Lastly, older populations are not immune to eating disorders; in fact, between 1999 and 2009, eating disorder-related hospitalizations increased by 88% for patients aged 45-65.

Another popular misconception is that folks with eating disorders can just “choose” to eat more, or that eating disorders are a matter of willpower. In truth, they are devastating mental illnesses that result from deep-rooted issues like a desire for control, trauma, a lack of coping skills, and/or perfectionism.

How can young people combat these misconceptions?

Knowledge is essential, but knowledge without action effects little change.

Action can begin within one’s own social circle. Many young people make joking or demeaning comments about eating disorders, saying things like “I wish I had the willpower to not eat but I love food too much” or “I don’t understand – how can they just choose not to eat?” It is important to challenge those comments and get the speaker to reconsider the complexity and root causes of eating disorders. Language matters and can often reveal a worrisome lack of understanding or sensitivity.

Action can also be effected through writing, speech, and conversation. Start a social media campaign. Create a blog. If there is a mental health club at your school, initiate discussion about eating disorders. If not, start your own club! Attend mental health conferences. Volunteer with mental health organizations; talk to new people. There are so many opportunities available!

How does the stigma around eating disorders intersect with other marginalized identities?

Without a doubt, much like other mental illness, eating disorders are heavily stigmatized.

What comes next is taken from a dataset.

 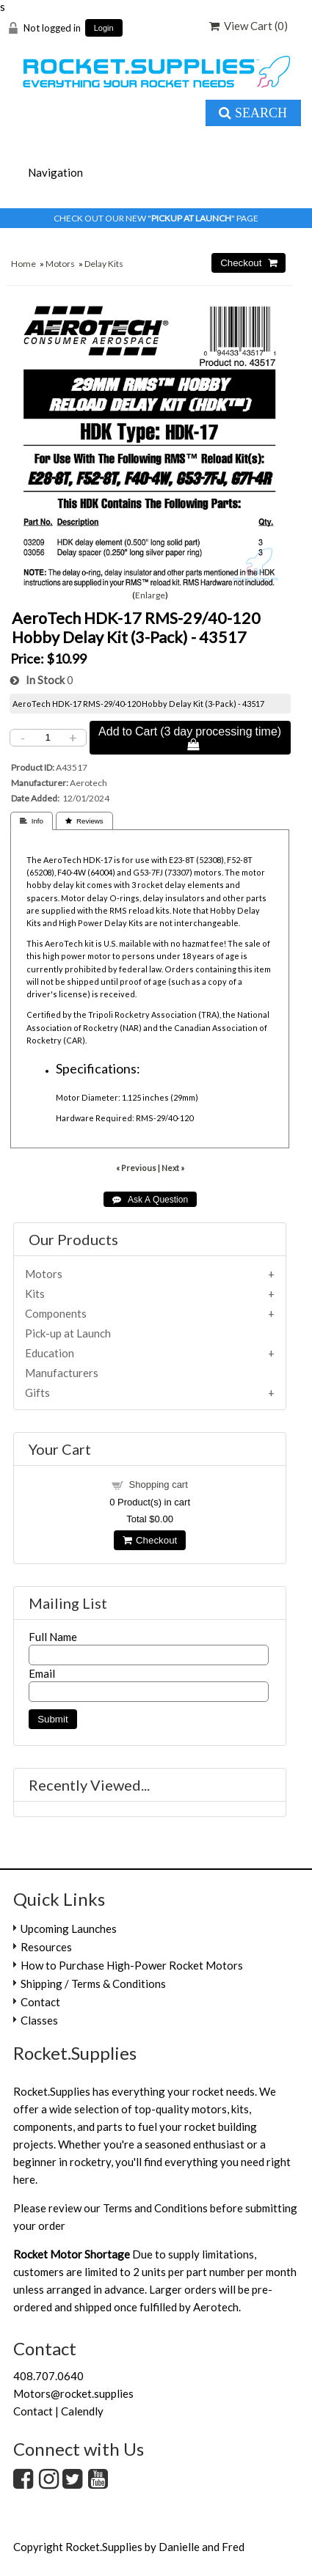 I want to click on Full Name, so click(x=53, y=1636).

They are associated with foolish self-starvation, vanity, and the veneration of models; this erroneous impression makes it less for likely for those struggling with eating disorders to speak out.

Individuals from marginalized backgrounds have it even worse. As aforementioned, eating disorders disproportionately affect people of color, LGBTQ+ folx, and those in larger bodies (young adults considered to be obese are 2.5x more likely to engage in disordered eating behaviors, yet only half as likely to be clinically diagnosed). This is because members of marginalized groups face a significant amount of stress in their daily lives. Behaviors like restriction, purging, and binging can serve as a way to cope with trauma and difficult emotions.

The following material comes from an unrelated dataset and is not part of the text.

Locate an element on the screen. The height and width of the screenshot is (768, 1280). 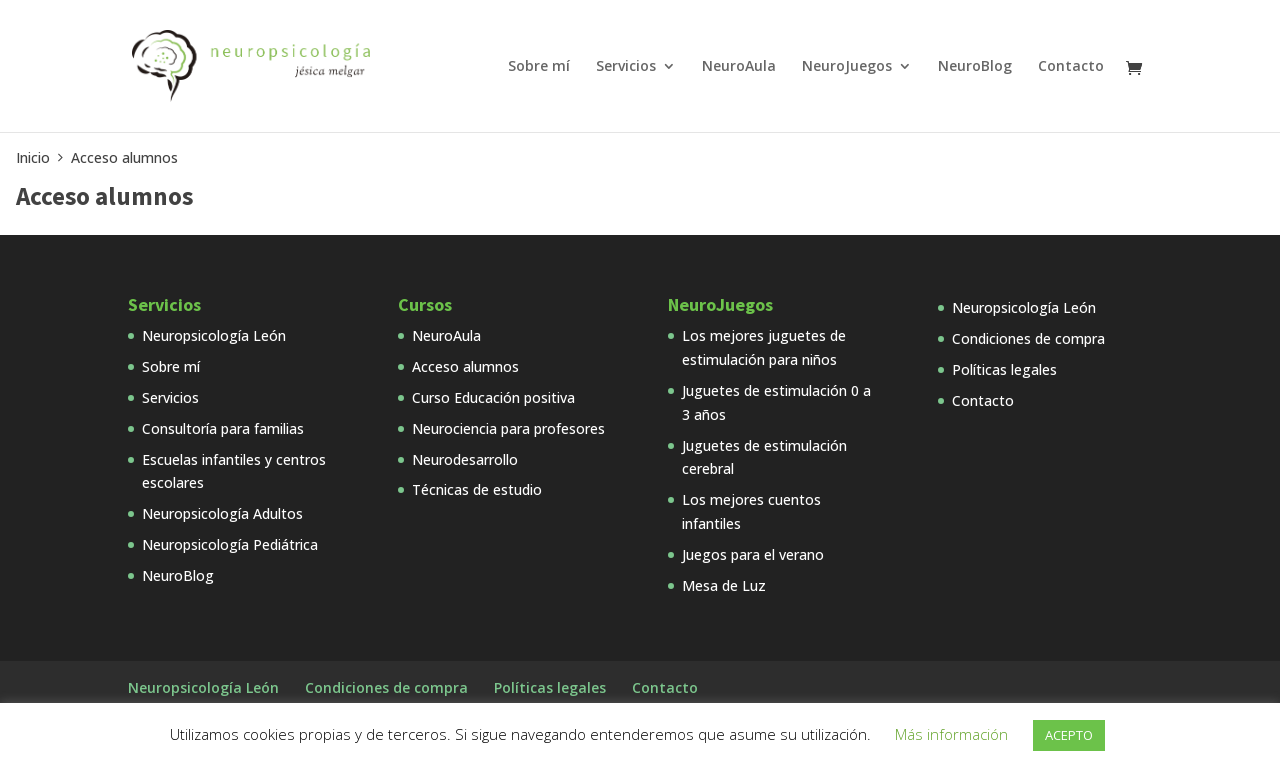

In addition to experiencing eating disorders at higher rates, marginalized folks are even less likely to seek help, and when they do in fact seek help, they face unique challenges in getting diagnosed and obtaining treatment.

Black woman, for instance, are only about 38.6% as likely to get diagnosed with an eating disorder as a white woman presenting with the same symptoms. There is horrible inequity in the field of eating disorders. Why is it important for young people to be activists? As cliche as it may sound, young people are the future. Adults have always underestimated the incredible potential for impact that youth possess. We are inclined to regard only older people as sources of leadership and wisdom. Yet youth offer a fresh outlook on the world, and it is becoming increasingly clear that we have the vision, ambition, and ability necessary to make waves. The future of this society, this planet, is on us; the time to begin leaving our mark is now.

Who is an activist that you admire?

I greatly admire Ryan Sheldon (he/him), an ambassador for the National Eating Disorders Association and a self-proclaimed eating disorder/body image activist. He is defying stereotypes each and every day, challenging the notion that eating disorders only affect females or that suffering from mental illness and speaking about mental health makes a man “weak” or “less masculine”. He also models, combating the ideal of a “perfect” male body. His work has helped so many people and is a revolutionary act of resistance.

Thanks to Alex for sharing more about her work! Follow her on Instagram @alexfoodfreedom to learn more!

If you or a loved one struggle with an eating disorder, feel free to reach out to National Eating Disorders Association.

Questions for Extended Dialogue

  1. What about this article surprised you? Did it disrupt your assumption(s) about eating disorders?
  2. What are some examples of ways that society promotes diet culture?
  3. How will you work to dismantle diet culture?